Naso Tang (Naso Lituratus)

Naso Tang (Naso Lituratus)

Naso Tang (Naso Lituratus)

The Naso Tang (Naso Lituratus) known to tropical fish keeping enthusiasts as Barcheek Unicorn, Clown Surgeonfish, Literate Surgeonfish, Lipstick Tang, Orangespine Unicornfish, and Barcheek Unicornfish is found in the East Indian and Pacific Ocean. Their extensive range in the central and western parts of the Pacific Ocean includes Hawaii, Japan, Tuamotu, and the Marquesas.

The Naso Tang is usually encountered swimming in pairs or in large groups, grazing on sargassum and dictyota above the corals and live rock found among the flats and outer slopes of the coral reefs, at depths from 15 to well over 300 feet.

Naso Tang (Naso Lituratus)

Naso Tang (Naso Lituratus)

Juvenile Naso Tangs have a dark gray body color, a blue stripe following along the dorsal fin, and an orange stripe in the anal fin.

As they mature a thin, black face mask outlined with bright yellow forms between the eyes and mouth, the lips develop a reddish orange (lipstick) color, the body morphs into a brownish gray color with a yellow nape and a broad black band on the dorsal fin, the tail acquires a lyre shape with a vertical yellow bar towards the posterior, and two bright orange patches develop at the two forward hooked spines on the caudal peduncle.

Males are slightly larger than females and develop trailing caudal streamers that the females lack.

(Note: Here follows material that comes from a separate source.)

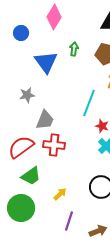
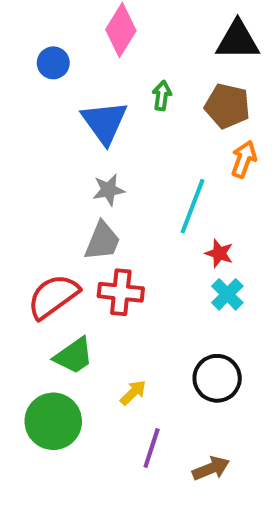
gray star: (27, 95) -> (109, 190), moved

For reasons unknown, Naso Tangs collected from Hawaiian waters are more brightly colored.

Although the Naso Tang (Naso Lituratus) is sometimes misidentified as the Blonde Naso Tang (Naso elegans) found in the Indian Ocean; Naso elegans have predominantly yellow colored dorsal fins with some shades of black, compared to the dorsal fins of Naso Tangs which are predominantly black and gray.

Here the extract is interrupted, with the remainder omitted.